:: Data for review ::

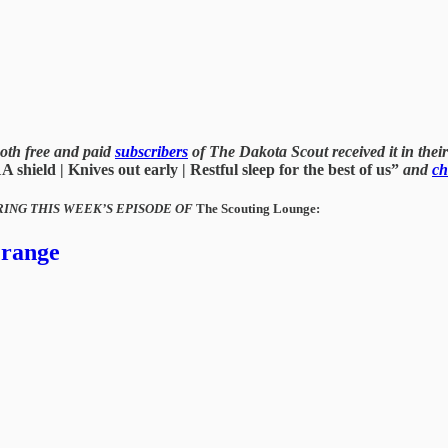
oth free and paid
subscribers
of The Dakota Scout received it in their 
shield | Knives out early | Restful sleep for the best of us”
and
ch
RING THIS WEEK’S EPISODE OF
The Scouting Lounge:
 range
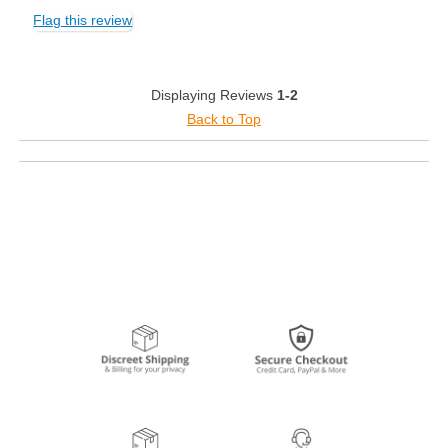
Flag this review
Displaying Reviews
1-2
Back to Top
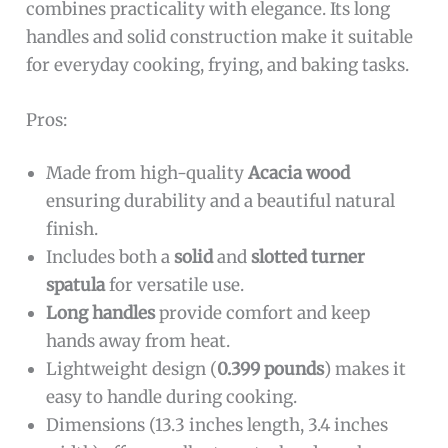
combines practicality with elegance. Its long
handles and solid construction make it suitable
for everyday cooking, frying, and baking tasks.
Pros:
Made from high-quality
Acacia wood
ensuring durability and a beautiful natural
finish.
Includes both a
solid
and
slotted turner
spatula
for versatile use.
Long handles
provide comfort and keep
hands away from heat.
Lightweight design (
0.399 pounds
) makes it
easy to handle during cooking.
Dimensions (13.3 inches length, 3.4 inches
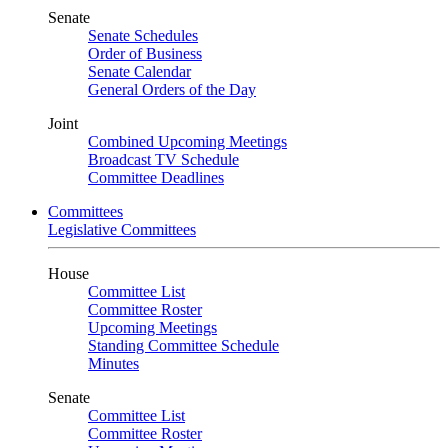
Senate
Senate Schedules
Order of Business
Senate Calendar
General Orders of the Day
Joint
Combined Upcoming Meetings
Broadcast TV Schedule
Committee Deadlines
Committees
Legislative Committees
House
Committee List
Committee Roster
Upcoming Meetings
Standing Committee Schedule
Minutes
Senate
Committee List
Committee Roster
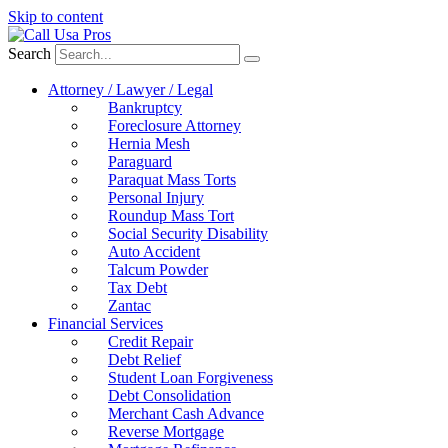
Skip to content
Search
Attorney / Lawyer / Legal
Bankruptcy
Foreclosure Attorney
Hernia Mesh
Paraguard
Paraquat Mass Torts
Personal Injury
Roundup Mass Tort
Social Security Disability
Auto Accident
Talcum Powder
Tax Debt
Zantac
Financial Services
Credit Repair
Debt Relief
Student Loan Forgiveness
Debt Consolidation
Merchant Cash Advance
Reverse Mortgage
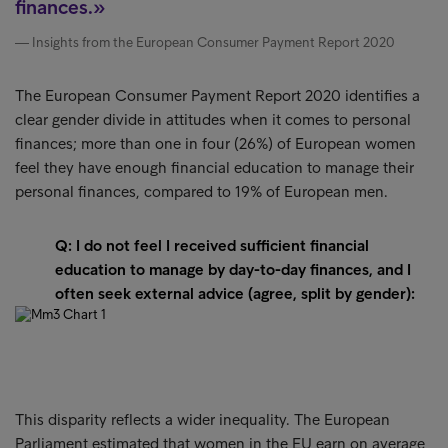
finances.
Insights from the European Consumer Payment Report 2020
The European Consumer Payment Report 2020 identifies a
clear gender divide in attitudes when it comes to personal
finances; more than one in four (26%) of European women
feel they have enough financial education to manage their
personal finances, compared to 19% of European men.
Q: I do not feel I received sufficient financial
education to manage by day-to-day finances, and I
often seek external advice (agree, split by gender):
This disparity reflects a wider inequality. The European
Parliament estimated that women in the EU earn on average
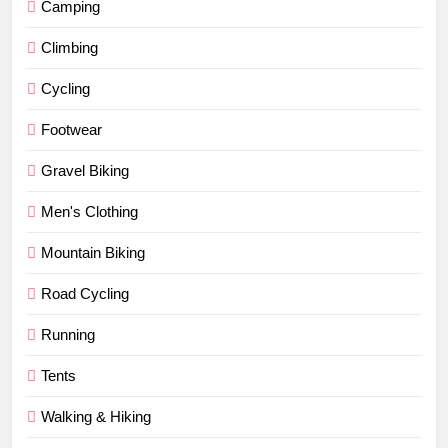
Camping
Climbing
Cycling
Footwear
Gravel Biking
Men's Clothing
Mountain Biking
Road Cycling
Running
Tents
Walking & Hiking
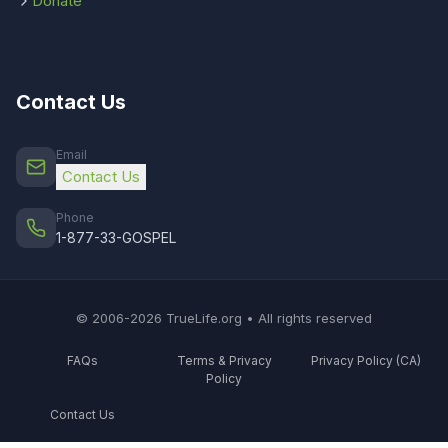
Donate
Contact Us
Email
Contact Us
Phone
1-877-33-GOSPEL
© 2006-2026 TrueLife.org • All rights reserved
FAQs
Terms & Privacy
Privacy Policy (CA)
Policy
Contact Us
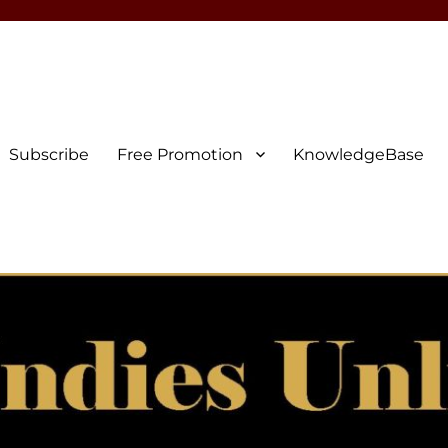
Subscribe
Free Promotion
KnowledgeBase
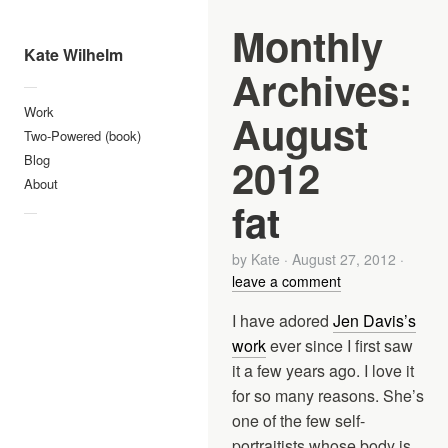
Monthly
Kate Wilhelm
Archives:
—
Work
August
Two-Powered (book)
2012
Blog
About
fat
—
by
Kate
·
August 27, 2012
·
leave a comment
I have adored
Jen Davis’s
work
ever since I first saw
it a few years ago. I love it
for so many reasons. She’s
one of the few self-
portraitists whose body is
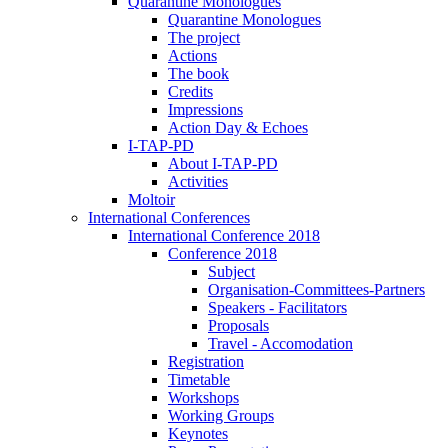
Quarantine Monologues
Quarantine Monologues
The project
Actions
The book
Credits
Impressions
Action Day & Echoes
I-TAP-PD
About I-TAP-PD
Activities
Moltoir
International Conferences
International Conference 2018
Conference 2018
Subject
Organisation-Committees-Partners
Speakers - Facilitators
Proposals
Travel - Accomodation
Registration
Timetable
Workshops
Working Groups
Keynotes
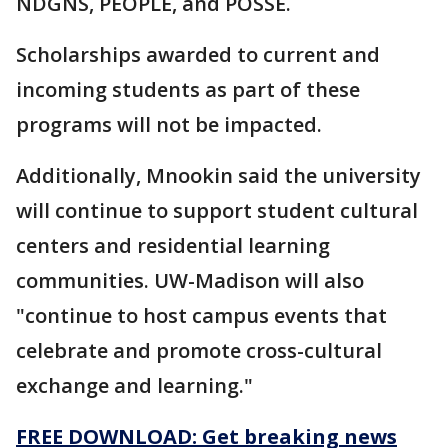
NDGNS, PEOPLE, and POSSE.
Scholarships awarded to current and
incoming students as part of these
programs will not be impacted.
Additionally, Mnookin said the university
will continue to support student cultural
centers and residential learning
communities. UW-Madison will also
"continue to host campus events that
celebrate and promote cross-cultural
exchange and learning."
FREE DOWNLOAD: Get breaking news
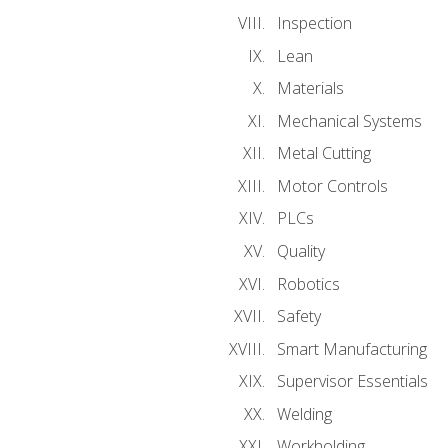
Inspection
Lean
Materials
Mechanical Systems
Metal Cutting
Motor Controls
PLCs
Quality
Robotics
Safety
Smart Manufacturing
Supervisor Essentials
Welding
Workholding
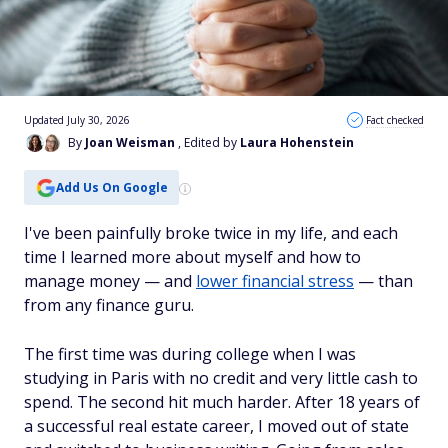
Updated July 30, 2026
Fact checked
By
Joan Weisman
, Edited by
Laura Hohenstein
Add Us On Google
I've been painfully broke twice in my life, and each
time I learned more about myself and how to
manage money — and
lower financial stress
— than
from any finance guru.
The first time was during college when I was
studying in Paris with no credit and very little cash to
spend. The second hit much harder. After 18 years of
a successful real estate career, I moved out of state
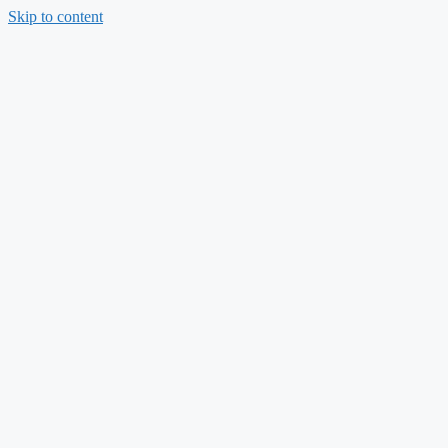
Skip to content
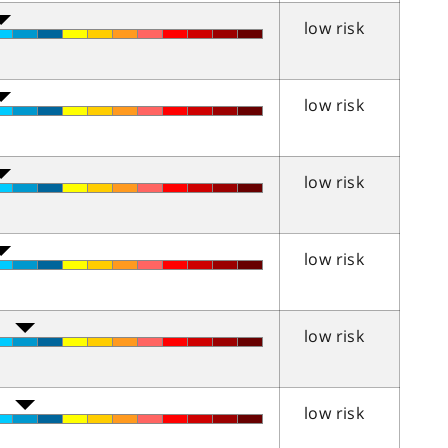
low risk
low risk
low risk
low risk
low risk
low risk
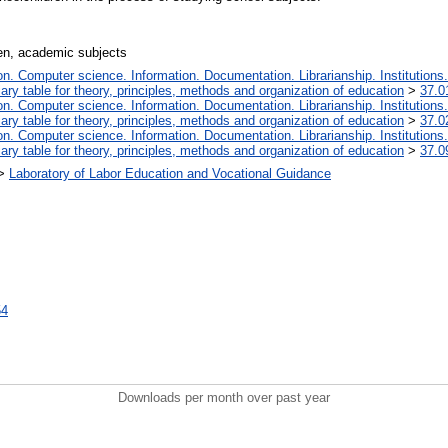
ren, academic subjects
. Computer science. Information. Documentation. Librarianship. Institutions.
iary table for theory, principles, methods and organization of education
>
37.0
. Computer science. Information. Documentation. Librarianship. Institutions.
iary table for theory, principles, methods and organization of education
>
37.0
. Computer science. Information. Documentation. Librarianship. Institutions.
iary table for theory, principles, methods and organization of education
>
37.0
>
Laboratory of Labor Education and Vocational Guidance
54
Downloads per month over past year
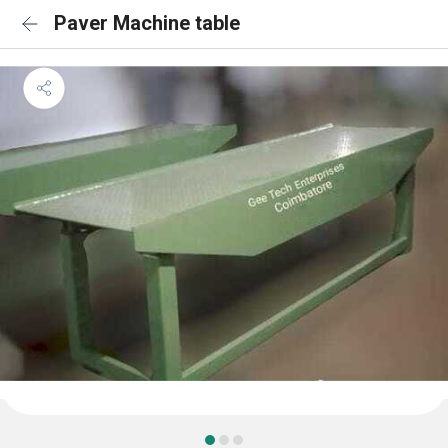
Paver Machine table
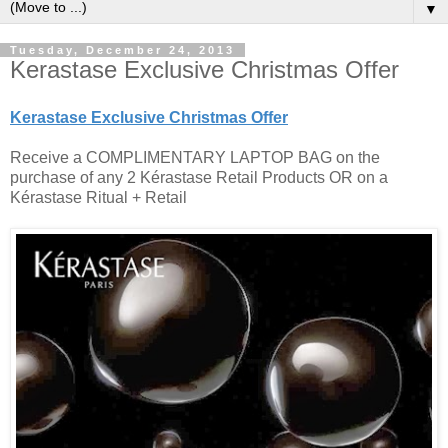
▼
Tuesday, December 24, 2013
Kerastase Exclusive Christmas Offer
Kerastase Exclusive Christmas Offer
Receive a COMPLIMENTARY LAPTOP BAG on the
purchase of any 2 Kérastase Retail Products OR on a
Kérastase Ritual + Retail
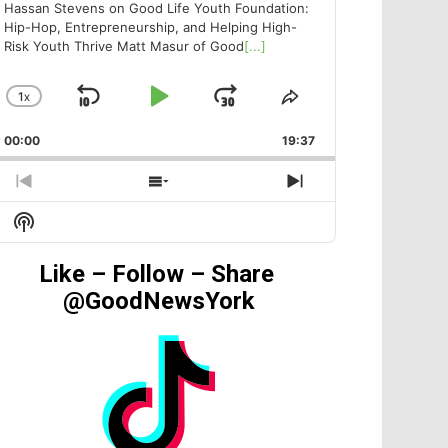
Hassan Stevens on Good Life Youth Foundation:
Hip-Hop, Entrepreneurship, and Helping High-
Risk Youth Thrive Matt Masur of Good
[...]
1
X
SKIP
PLAY
JUMP
CHANGE
SHARE
PLAYBACK
THIS
BACKWARD
PAUSE
FORWARD
00:00
RATE
19:37
EPISODE
PREVIOUS
SHOW
NEXT
EPISODE
EPISODES
EPISODE
Show
LIST
Podcast
Information
Like – Follow – Share
@GoodNewsYork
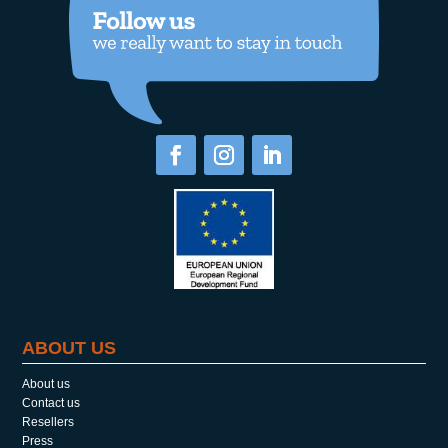
ABOUT US
About us
Contact us
Resellers
Press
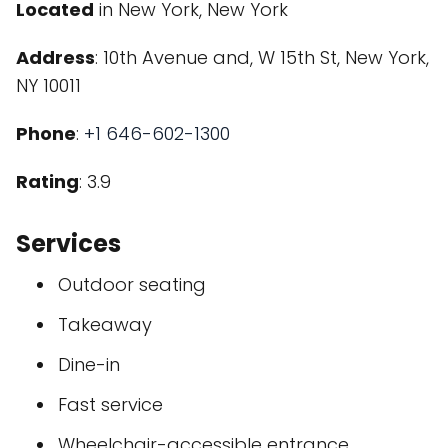
Located
in New York, New York
Address
: 10th Avenue and, W 15th St, New York,
NY 10011
Phone
:
+1 646-602-1300
Rating
: 3.9
Services
Outdoor seating
Takeaway
Dine-in
Fast service
Wheelchair-accessible entrance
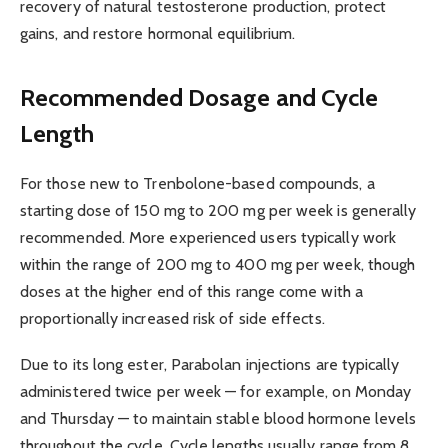
recovery of natural testosterone production, protect
gains, and restore hormonal equilibrium.
Recommended Dosage and Cycle
Length
For those new to Trenbolone-based compounds, a
starting dose of 150 mg to 200 mg per week is generally
recommended. More experienced users typically work
within the range of 200 mg to 400 mg per week, though
doses at the higher end of this range come with a
proportionally increased risk of side effects.
Due to its long ester, Parabolan injections are typically
administered twice per week — for example, on Monday
and Thursday — to maintain stable blood hormone levels
throughout the cycle. Cycle lengths usually range from 8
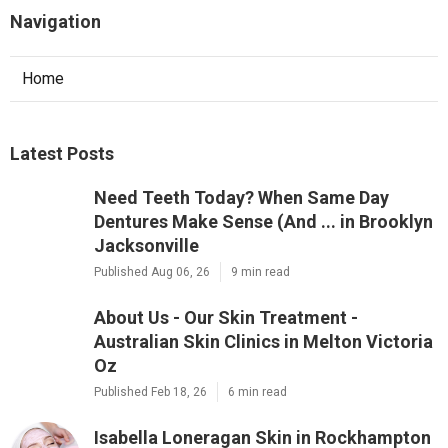
Navigation
Home
Latest Posts
Need Teeth Today? When Same Day
Dentures Make Sense (And ... in Brooklyn
Jacksonville
Published Aug 06, 26
9 min read
About Us - Our Skin Treatment -
Australian Skin Clinics in Melton Victoria
Oz
Published Feb 18, 26
6 min read
Isabella Loneragan Skin in Rockhampton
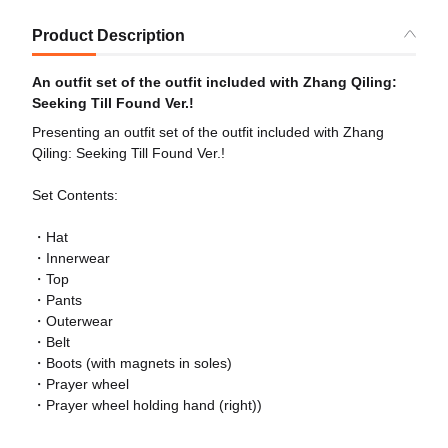
Product Description
An outfit set of the outfit included with Zhang Qiling:
Seeking Till Found Ver.!
Presenting an outfit set of the outfit included with Zhang
Qiling: Seeking Till Found Ver.!
Set Contents:
・Hat
・Innerwear
・Top
・Pants
・Outerwear
・Belt
・Boots (with magnets in soles)
・Prayer wheel
・Prayer wheel holding hand (right))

:::

= Exercise aim =
Which lines above hold the word "Published"? Copy each of them.

= Completed task =
Published Aug 06, 26
Published Feb 18, 26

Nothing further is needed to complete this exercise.